I did the short Lumos Transforms free training on Saturday, and have now signed up for their three day course starting in April. And I’ve been watching the clinical mindfulness series through the OI. Also doing my PTSD acupressure routine every night…and yoga every day…but also, sometimes just sitting with the fear and anxiety that inevitably creeps in anyway, around all of that, and just feeling it (much as you describe). And, in some ways, for the first time feeling it fully…
I have watched as the whole world around us is suddenly changing its tune, and agreeing: illness is scary, death is an imminent possibility, lack of standard medical care is a frightening prospect, and a lack of social connection (especially for those who are unwell, isolated, and afraid) is damaging to the psyche and the nervous system. It’s as though the whole world is suddenly aware of those same factors that have most centrally affected me all these years (most centrally formed my entire existence)…and agreeing: yes, these are not good circumstances for a human being. Another layer of this realization (and, of their realization) seems to settle into my consciousness every day: and I feel like, oh, that WAS appropriate for me to feel that way…frightened, stressed, very aware that I was in real danger. Alone.
It’s all quite surreal.
But I’m also (more intentionally) reminding myself every day of the tools that I’ve since collected, and of the connections that I’ve begun to make, as I slowly continue to crawl my way in the direction of following my deepest healing instincts…(where I found your blog, and even started my own: still under construction!)….
And now, as a result of the current terrible situation, I have my sights far more clearly narrowed onto doing whatever I can to reclaim my own health and proper neuro-regulation, and then, do whatever I can, from my position, to help others who are still crawling to reclaim theirs as well.

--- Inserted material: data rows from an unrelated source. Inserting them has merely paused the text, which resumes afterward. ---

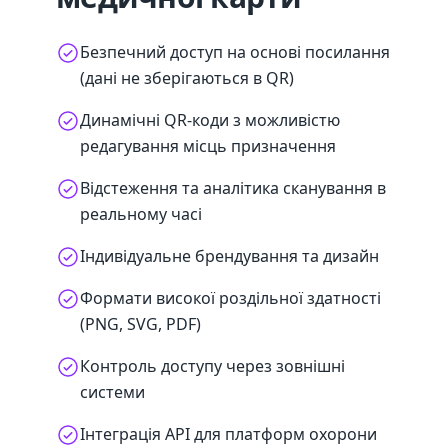
Безпечний доступ на основі посилання
(дані не зберігаються в QR)
Динамічні QR-коди з можливістю
редагування місць призначення
Відстеження та аналітика сканування в
реальному часі
Індивідуальне брендування та дизайн
Формати високої роздільної здатності
(PNG, SVG, PDF)
Контроль доступу через зовнішні
системи
Інтеграція API для платформ охорони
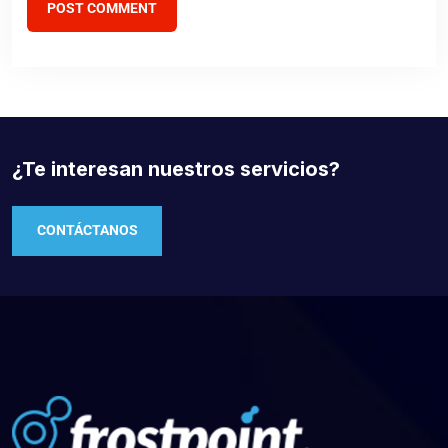
POST COMMENT
¿Te interesan nuestros servicios?
CONTÁCTANOS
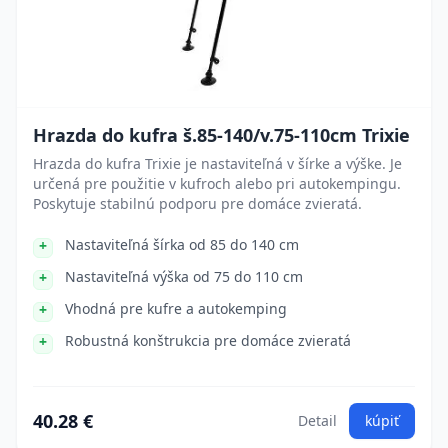
Hrazda do kufra š.85-140/v.75-110cm Trixie
Hrazda do kufra Trixie je nastaviteľná v šírke a výške. Je
určená pre použitie v kufroch alebo pri autokempingu.
Poskytuje stabilnú podporu pre domáce zvieratá.
Nastaviteľná šírka od 85 do 140 cm
Nastaviteľná výška od 75 do 110 cm
Vhodná pre kufre a autokemping
Robustná konštrukcia pre domáce zvieratá
40.28 €
Detail
kúpiť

So, stress and grief and trauma and healing and discovery and hope, are all wrapped up into one giant ball for me these days (like the giant kelp that collects at the edge of the tide, risen up from somewhere deep below). I don’t know what will come out of it all, but I do know it will be something NEW. (Not just the tangle that I was caught in for so many years!)

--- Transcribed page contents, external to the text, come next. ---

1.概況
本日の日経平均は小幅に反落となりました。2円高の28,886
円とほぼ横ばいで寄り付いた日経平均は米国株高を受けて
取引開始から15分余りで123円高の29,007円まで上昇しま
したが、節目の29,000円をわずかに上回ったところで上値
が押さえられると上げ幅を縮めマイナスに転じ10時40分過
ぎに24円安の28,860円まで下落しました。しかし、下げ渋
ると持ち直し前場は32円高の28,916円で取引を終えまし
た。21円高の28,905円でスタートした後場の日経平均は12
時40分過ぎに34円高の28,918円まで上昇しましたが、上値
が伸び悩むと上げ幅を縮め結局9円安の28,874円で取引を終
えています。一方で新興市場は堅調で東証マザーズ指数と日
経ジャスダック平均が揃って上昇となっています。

This is all to jarring to not be significantly moved.
Thank you so much for sharing your thoughts and work and brave adventure. Stay safe and well. (And, be reassured, the Oregon coast always looks more gray than refreshing after a few days, or weeks, there…until you fall in love with the gray, and then all you begin to see is wet and happy green!) :)
Hi urban monk over the mountain Martha!
So eloquently put, all of it. What you say really resonates and I can see and feel just how much you have been working with your health and your nervous system and from these powerful perspectives. Here’s to doing all and whatever we can in as clear, direct ways as possible to reclaim our health and regulation, our capacity to connect and to be who we are, and to inspire others to continue on their like-journeys and to find new hope from these perspectives.

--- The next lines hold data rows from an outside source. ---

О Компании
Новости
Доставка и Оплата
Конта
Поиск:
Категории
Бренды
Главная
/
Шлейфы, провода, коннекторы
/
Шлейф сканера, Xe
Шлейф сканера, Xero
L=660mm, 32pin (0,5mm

I love the kelp – I’m a huge fan of kelp and sea turtles and things that move slowly – my system simply loves slow mo. One of my own metaphors has been crawling out of the Grand Canyon as I work with my health :-).
The sun is out this morning after about a week of lovely rain and both have been awesome to witness. I continue to feel blessed here in this sweet space. Thank you for saying it all so clearly and nonjudgmentally and spaciously. I think others will resonate with it as well. Wishing you well with your blog construction and your journey and practice and with all that is changing and heading into something new.